Michelle E, bon voyage!
Mike and Jen, thanks for answering the phone!

Wednesday, March 5, 2003

Are those your feet hanging out the window? (3-5-2003)

Rain, rain, stay all day,
We want winter to go away
It's warmer when there is spray
So rain, rain, stay all day

++++++++++++++++++++++++++++++++++++
I now officially hate table tennis and ping pong balls. And AOL.

++++++++++++++++++++++++++++++++++++
This week's horoscopes are dedicated to:

>> Sunita, Happy Belated Birthday!
>> Lori, Congratulations on running the LA Marathon!
>> Michelle E., thanks for listening
>> Jen B., have a good flight and bon chance!

Wednesday, February 26, 2003

What happened to global warming? (2-26-2003)

I have bronchitis.

****************************************************
From Mike C., an interesting article. I have felt like duct taping some of the people in my neighborhood, in my neighborhood...

Judge duct tapes defendant's mouth
Man 'was being very disruptive'
From CNN.COM
http://www.cnn.com/2003/US/Southwest/02/26/taped.defendant.ap/index.html


LUBBOCK, Texas (AP) --A Texas judge ordered a defendant's mouth to be
taped shut after the man kept interrupting his lawyer and the judge during an
aggravated assault trial.

For about 20 minutes Tuesday, Carl Wiley, 36, ignored pleas from state
District Judge Jim Bob Darnell and his own mother to keep quiet during
a hearing outside the jury's presence.

Finally, Darnell ordered bailiffs to seal Wiley's mouth with duct tape.

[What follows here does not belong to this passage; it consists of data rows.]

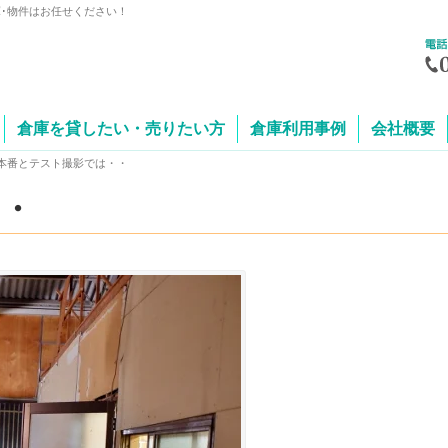
庫･物件はお任せください！
倉庫を貸したい・売りたい方
倉庫利用事例
会社概要
本番とテスト撮影では・・
・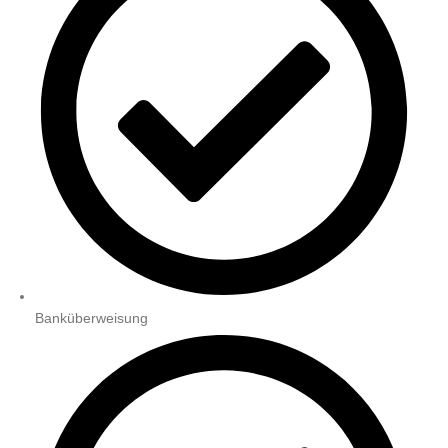
Banküberweisung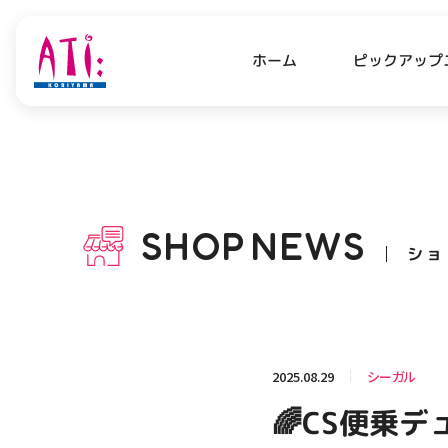
ピックアップ
ホーム
PICK UP NEWS
SHO
ピックアップニュース
ショッ
SHOP
NEWS
ショ
OPENING HOURS
AC
アクセ
営業時間
関連情報
2025.08.29
シーガル
お知らせ
🌈CS便乗デ
お問い合わせ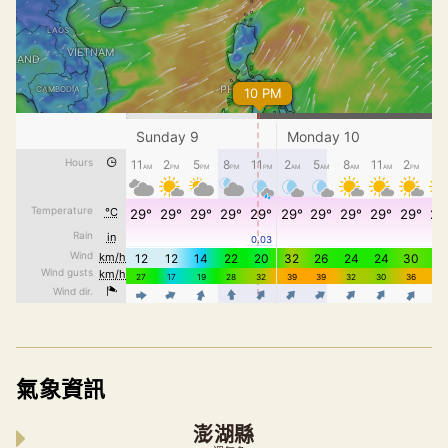
氣象資訊
澎湖縣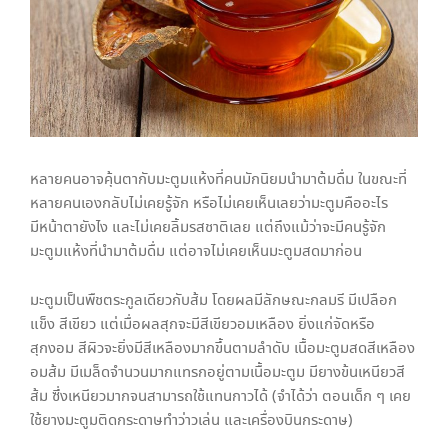
หลายคนอาจคุ้นตากับมะตูมแห้งที่คนมักนิยมนำมาต้มดื่ม ในขณะที่
หลายคนเองกลับไม่เคยรู้จัก หรือไม่เคยเห็นเลยว่ามะตูมคืออะไร
มีหน้าตายังไง และไม่เคยลิ้มรสชาติเลย แต่ถึงแม้ว่าจะมีคนรู้จัก
มะตูมแห้งที่นำมาต้มดื่ม แต่อาจไม่เคยเห็นมะตูมสดมาก่อน
มะตูมเป็นพืชตระกูลเดียวกับส้ม โดยผลมีลักษณะกลมรี มีเปลือก
แข็ง สีเขียว แต่เมื่อผลสุกจะมีสีเขียวอมเหลือง ยิ่งแก่จัดหรือ
สุกงอม สีผิวจะยิ่งมีสีเหลืองมากขึ้นตามลำดับ เนื้อมะตูมสดสีเหลือง
อมส้ม มีเมล็ดจำนวนมากแทรกอยู่ตามเนื้อมะตูม มียางข้นเหนียวสี
ส้ม ซึ่งเหนียวมากจนสามารถใช้แทนกาวได้ (จำได้ว่า ตอนเด็ก ๆ เคย
ใช้ยางมะตูมติดกระดาษทำว่าวเล่น และเครื่องบินกระดาษ)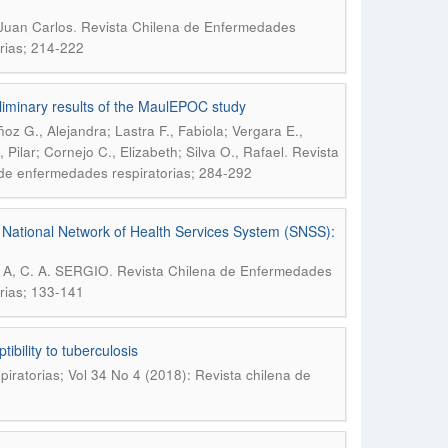
.
 Juan Carlos
Revista Chilena de Enfermedades
rias; 214-222
liminary results of the MaulEPOC study
ñoz G., Alejandra; Lastra F., Fabiola; Vergara E.,
.
 Pilar; Cornejo C., Elizabeth; Silva O., Rafael
Revista
 de enfermedades respiratorias; 284-292
e National Network of Health Services System (SNSS):
.
A, C. A. SERGIO
Revista Chilena de Enfermedades
rias; 133-141
bility to tuberculosis
ratorias; Vol 34 No 4 (2018): Revista chilena de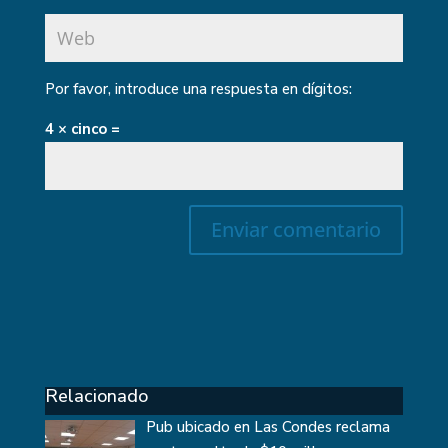
Por favor, introduce una respuesta en dígitos:
4 × cinco =
Relacionado
Pub ubicado en Las Condes reclama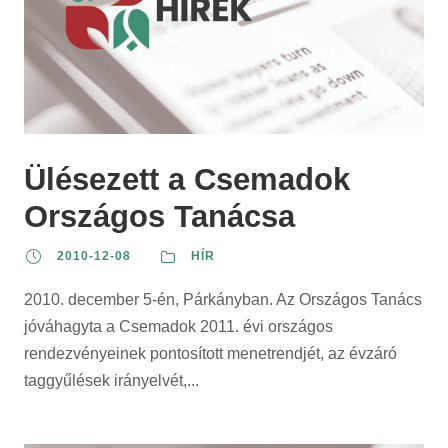
Ülésezett a Csemadok
Országos Tanácsa
2010-12-08
HÍR
2010. december 5-én, Párkányban. Az Országos Tanács
jóváhagyta a Csemadok 2011. évi országos
rendezvényeinek pontosított menetrendjét, az évzáró
taggyűlések irányelvét,...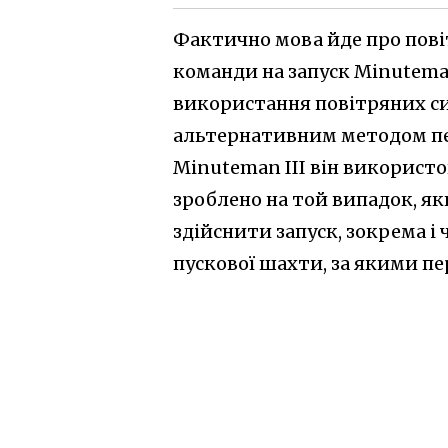
Фактично мова йде про пов
команди на запуск Minuteman
використання повітряних сил
альтернативним методом пере
Minuteman III він використо
зроблено на той випадок, я
здійснити запуск, зокрема і 
пускової шахти, за якими пе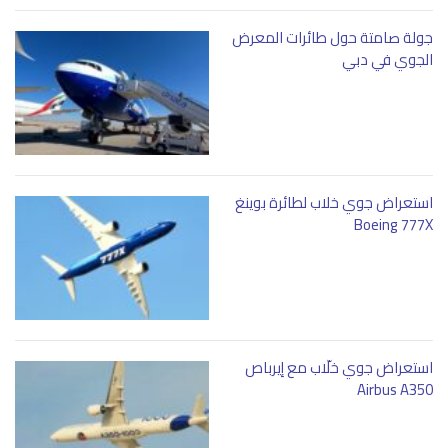
جولة صامتة حول طائرات المعرض
الجوي في دبي
استعراض جوي خلاب لطائرة بوينغ
Boeing 777X
استعراض جوي خلّاب مع إيرباص
Airbus A350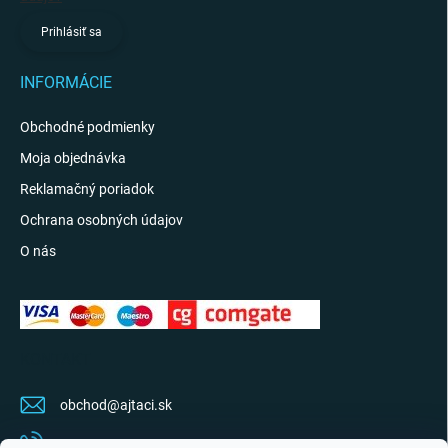
Prihlásiť sa
INFORMÁCIE
Obchodné podmienky
Moja objednávka
Reklamačný poriadok
Ochrana osobných údajov
O nás
KONTAKT
obchod
@
ajtaci.sk
0904 07 34 34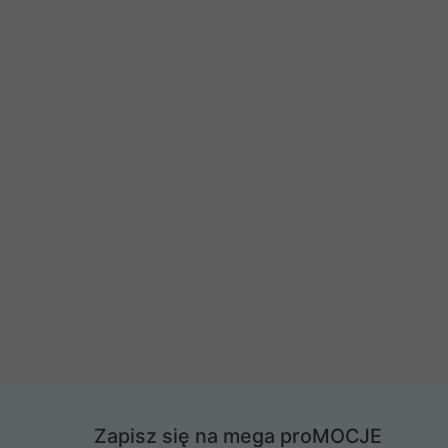
Zapisz się na mega proMOCJE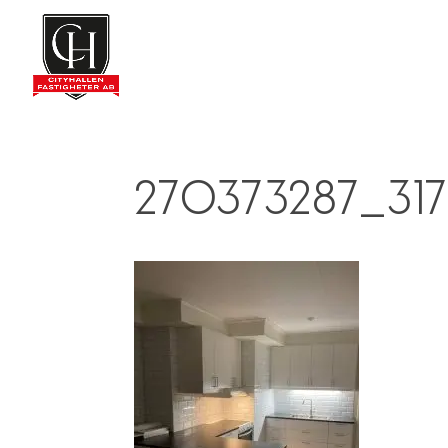
270373287_31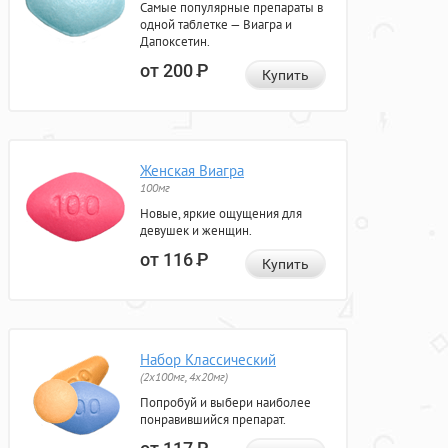
Самые популярные препараты в
одной таблетке — Виагра и
Дапоксетин.
от 200
Р
Купить
Женская Виагра
100мг
Новые, яркие ощущения для
девушек и женщин.
от 116
Р
Купить
Набор Классический
(2x100мг, 4x20мг)
Попробуй и выбери наиболее
понравившийся препарат.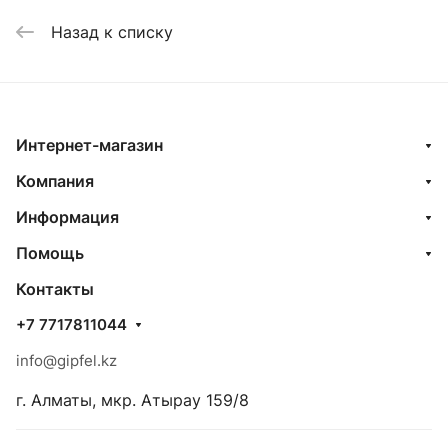
Назад к списку
Интернет-магазин
Компания
Информация
Помощь
Контакты
+7 7717811044
info@gipfel.kz
г. Алматы, мкр. Атырау 159/8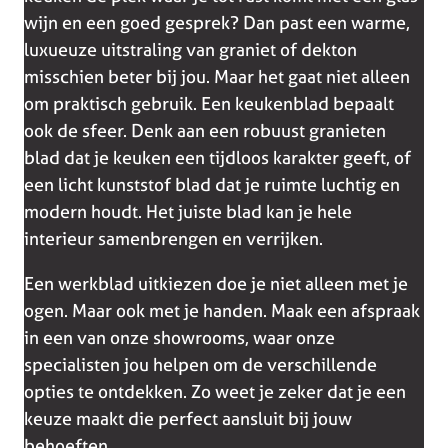
wijn en een goed gesprek? Dan past een warme,
luxueuze uitstraling van graniet of dekton
misschien beter bij jou. Maar het gaat niet alleen
om praktisch gebruik. Een keukenblad bepaalt
ook de sfeer. Denk aan een robuust granieten
blad dat je keuken een tijdloos karakter geeft, of
een licht kunststof blad dat je ruimte luchtig en
modern houdt. Het juiste blad kan je hele
interieur samenbrengen en verrijken.
Een werkblad uitkiezen doe je niet alleen met je
ogen. Maar ook met je handen. Maak een afspraak
in een van onze showrooms, waar onze
specialisten jou helpen om de verschillende
opties te ontdekken. Zo weet je zeker dat je een
keuze maakt die perfect aansluit bij jouw
behoeften.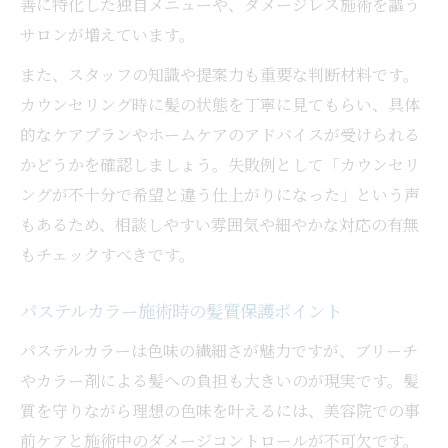
善に特化した独自メニューや、ダメージレス施術を謳う
サロンが増えています。
また、スタッフの知識や提案力も重要な判断材料です。
カウンセリング時に髪の状態を丁寧に見てもらい、具体
的なケアプランやホームケアのアドバイスが受けられる
かどうかを確認しましょう。失敗例として「カウンセリ
ングが不十分で希望と違う仕上がりになった」という声
もあるため、相談しやすい雰囲気や細やかな対応の有無
もチェックすべきです。
パステルカラー施術時の髪質保護ポイント
パステルカラーは色味の繊細さが魅力ですが、ブリーチ
やカラー剤による髪への負担も大きいのが現実です。髪
質を守りながら理想の色味を叶えるには、美容院での事
前ケアと施術中のダメージコントロールが不可欠です。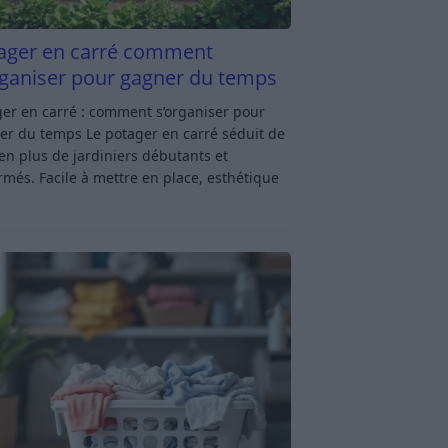
ager en carré comment
rganiser pour gagner du temps
er en carré : comment s’organiser pour
er du temps Le potager en carré séduit de
en plus de jardiniers débutants et
rmés. Facile à mettre en place, esthétique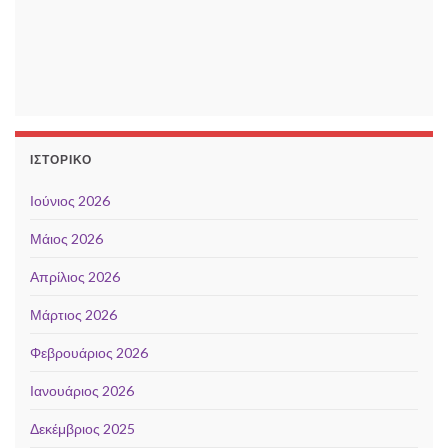
ΙΣΤΟΡΙΚΌ
Ιούνιος 2026
Μάιος 2026
Απρίλιος 2026
Μάρτιος 2026
Φεβρουάριος 2026
Ιανουάριος 2026
Δεκέμβριος 2025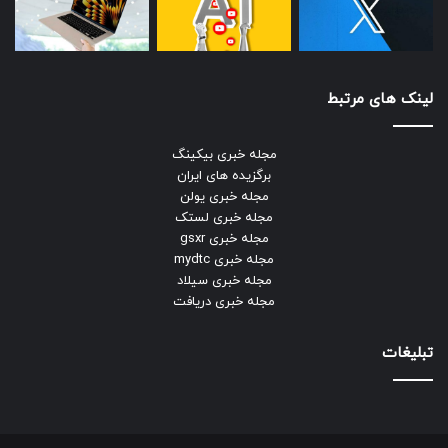
لینک های مرتبط
مجله خبری بیکینگ
برگزیده های ایران
مجله خبری یولن
مجله خبری لستک
مجله خبری gsxr
مجله خبری mydtc
مجله خبری سیلاد
مجله خبری دریافت
تبلیغات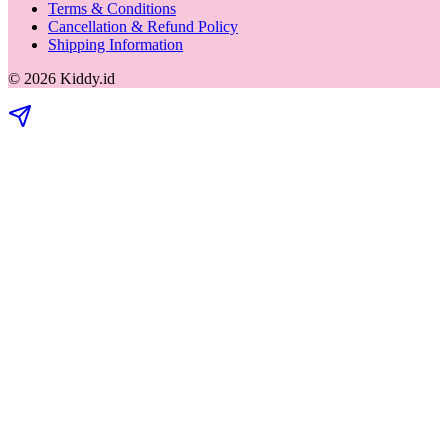
Terms & Conditions
Cancellation & Refund Policy
Shipping Information
©
2026
Kiddy.id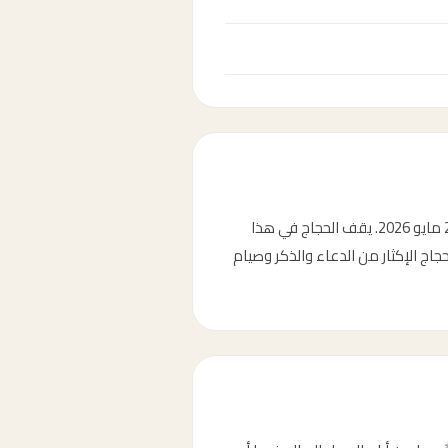
وقفة عرفة هي اليوم التاسع من ذي الحجة، وتُعدّ من أعظم أيام السنة. في عام 2026، يوافق يوم عرفة الثلاثاء 26 مايو 2026. يقف الحجاج في هذا
اج الإكثار من الدعاء والذكر وصيام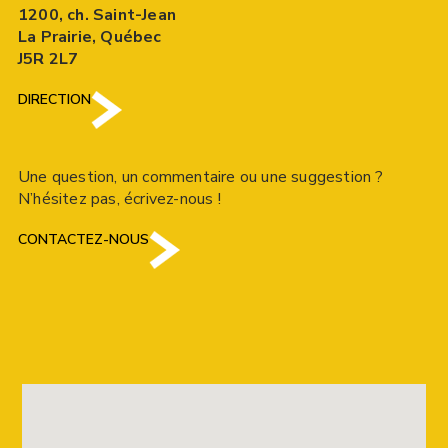
1200, ch. Saint-Jean
La Prairie, Québec
J5R 2L7
DIRECTION
Une question, un commentaire ou une suggestion ?
N’hésitez pas, écrivez-nous !
CONTACTEZ-NOUS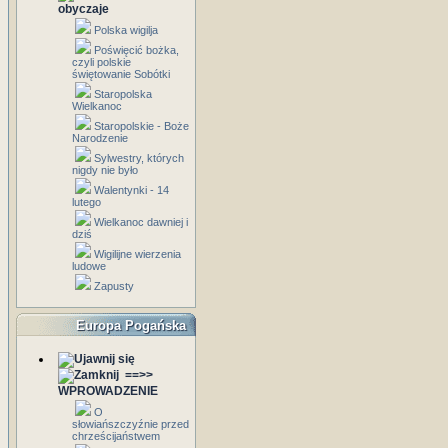
obyczaje
Polska wigilja
Poświęcić bożka,
czyli polskie
świętowanie Sobótki
Staropolska
Wielkanoc
Staropolskie - Boże
Narodzenie
Sylwestry, których
nigdy nie było
Walentynki - 14
lutego
Wielkanoc dawniej i
dziś
Wigilijne wierzenia
ludowe
Zapusty
Europa Pogańska
==>>
WPROWADZENIE
O
słowiańszczyźnie przed
chrześcijaństwem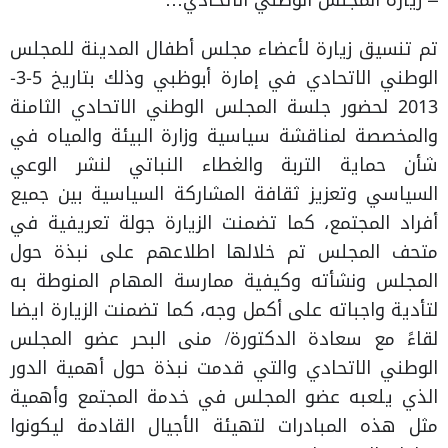
– زيارة المجلس الوطني الاتحادي…
تم تنسيق زيارة لأعضاء مجلس أطفال المدينة للمجلس
الوطني الاتحادي في إمارة أبوظبي وذلك بتاريخ 5-3-
2013 لحضور جلسة المجلس الوطني الاتحادي الثامنة
والمخصصة لمناقشة سياسية وزارة البيئة والمياه في
شأن حماية التربة والغطاء النباتي لنشر الوعي
السياسي وتعزيز ثقافة المشاركة السياسية بين جميع
أفراد المجتمع، كما تضمنت الزيارة جولة تعريفية في
متحف المجلس تم خلالها اطلاعهم على نبذة حول
المجلس ونشأته وكيفية ممارسة المهام المنوطة به
لتأدية واجباته على أكمل وجه، كما تضمنت الزيارة ايضا
لقاءً مع سعادة الدكتورة/ منى البحر عضو المجلس
الوطني الاتحادي والتي قدمت نبذة حول أهمية الدور
الذي يلعبه عضو المجلس في خدمة المجتمع وأهمية
مثل هذه المبادرات لتهيئة الأجيال القادمة ليكونوا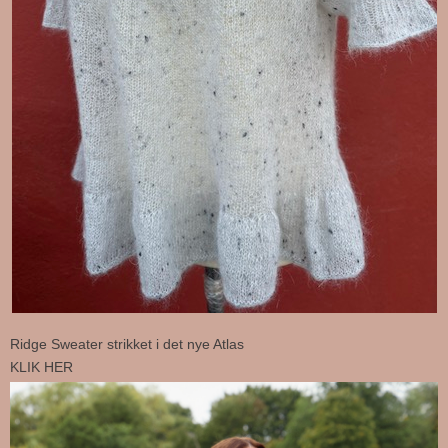
Ridge Sweater strikket i det nye Atlas
KLIK HER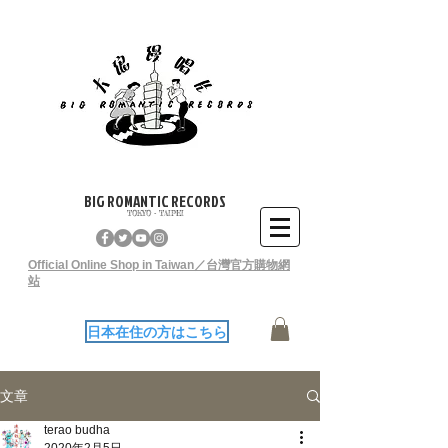
BIG ROMANTIC RECORDS
TOKYO - TAIPEI
Official Online Shop in Taiwan／台灣官方購物網
站
日本在住の方はこちら
文章
terao budha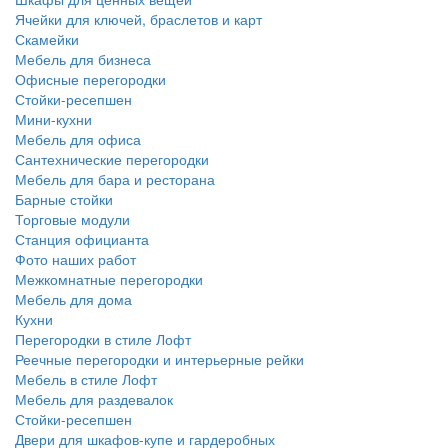
Ячейки для ключей, браслетов и карт
Скамейки
Мебель для бизнеса
Офисные перегородки
Стойки-ресепшен
Мини-кухни
Мебель для офиса
Сантехнические перегородки
Мебель для бара и ресторана
Барные стойки
Торговые модули
Станция официанта
Фото наших работ
Межкомнатные перегородки
Мебель для дома
Кухни
Перегородки в стиле Лофт
Реечные перегородки и интерьерные рейки
Мебель в стиле Лофт
Мебель для раздевалок
Стойки-ресепшен
Двери для шкафов-купе и гардеробных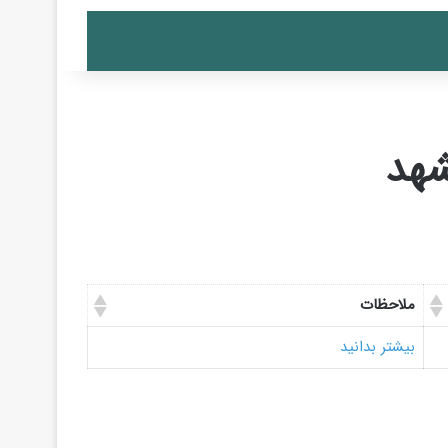
شهد
ملاحظات
بیشتر بدانید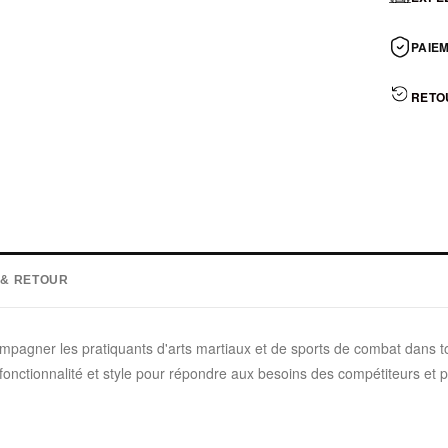
PAIEM
RETO
 & RETOUR
ompagner les pratiquants d'arts martiaux et de sports de combat dans 
e fonctionnalité et style pour répondre aux besoins des compétiteurs et p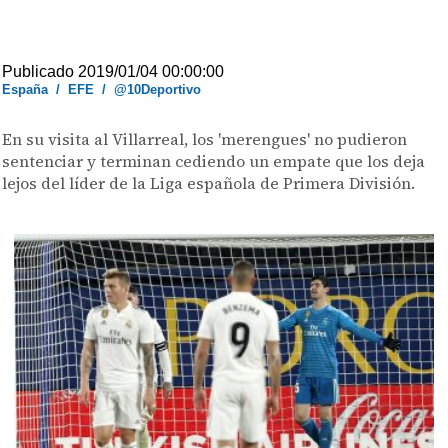
Publicado 2019/01/04 00:00:00
España
/
EFE
/
@10Deportivo
En su visita al Villarreal, los 'merengues' no pudieron
sentenciar y terminan cediendo un empate que los deja
lejos del líder de la Liga española de Primera División.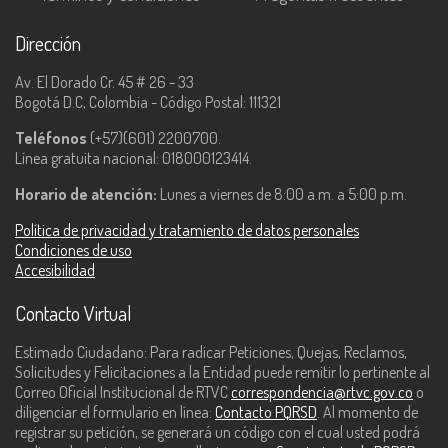
Dirección
Av. El Dorado Cr. 45 # 26 - 33
Bogotá D.C, Colombia - Código Postal: 111321
Teléfonos
(+57)(601) 2200700.
Línea gratuita nacional: 018000123414.
Horario de atención:
Lunes a viernes de 8:00 a.m. a 5:00 p.m.
Política de privacidad y tratamiento de datos personales
Condiciones de uso
Accesibilidad
Contacto Virtual
Estimado Ciudadano: Para radicar Peticiones, Quejas, Reclamos,
Solicitudes y Felicitaciones a la Entidad puede remitir lo pertinente al
Correo Oficial Institucional de RTVC
correspondencia@rtvc.gov.co
o
diligenciar el formulario en línea:
Contacto PQRSD
. Al momento de
registrar su petición, se generará un código con el cual usted podrá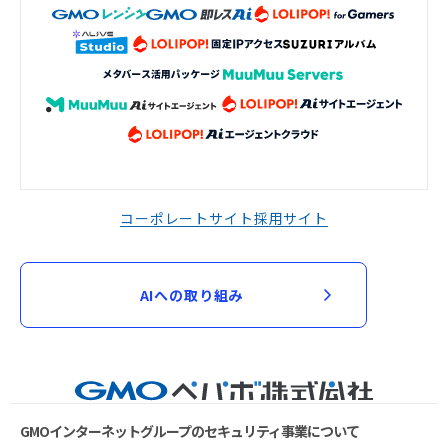
コーポレートサイト
採用サイト
AIへの取り組み
GMOインターネットグループのセキュリティ事業について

"He was being very disruptive and he was trying to fire his second
court-appointed attorney, and I informed him that when the attorney is
appointed by the court, only the court can fire the attorney," Darnell
said.

"Mr. Wiley continued to interrupt him," Darnell said, referring to
attorney Steve Hamilton, "so the court duct-taped his mouth until the jury came
in. Then I had him removed from the courtroom."

Hamilton declined to comment on the incident or on his client's
conviction later Tuesday for ramming his vehicle into his estranged wife's car.
She was not injured.

No sentencing date has been set.

****************************************************
This week's horoscopes go out to:
>> Caitlyn, HAPPY BIRTHDAY
>> Audrey, HAPPY BIRTHDAY
>> JeeYun, Sun Ae, thanks for dinner
>> Irene, thanks for dinner

Wednesday, February 19, 2003

Ah, sweet of mystery of life, at last I've found thee! (2/19/2003)

***************************************************************************
Love Me, Love My ****

You know, while I was in Mexico, I found out that I am anal. And I
don't mean that to be a pun on the Montezuma's Revenge. I have never
realized that I can be fiendishly picky about certain things. I always thought
I was a laid back kind of person. Live and let live, let the chips fall
where they may. But my friends pointed out to me that I am anal. Now, they
didn't mean it in a malicious way and they were sort of sorry to point
it out to me, but I am glad they did. It does prey on my mind, as Bob and
Russell know. However, I don't think it is something to be ashamed of,
nor do I think that I need to change my anal qualities (Sidebar: Did you
know that the slang "anal" does not translate into Mexican Spanish? It's
true). So, for the record, I am going to let all of you know what my anal
qualities are (or at least the top 10). Many of you know these things about me,
others have yet to enjoy the special-ness.

1) I wash my hands before I eat, after I eat, when I get somewhere
new, when I am about to leave somewhere to go somewhere else, when I am
about to touch food - well, basically all the time.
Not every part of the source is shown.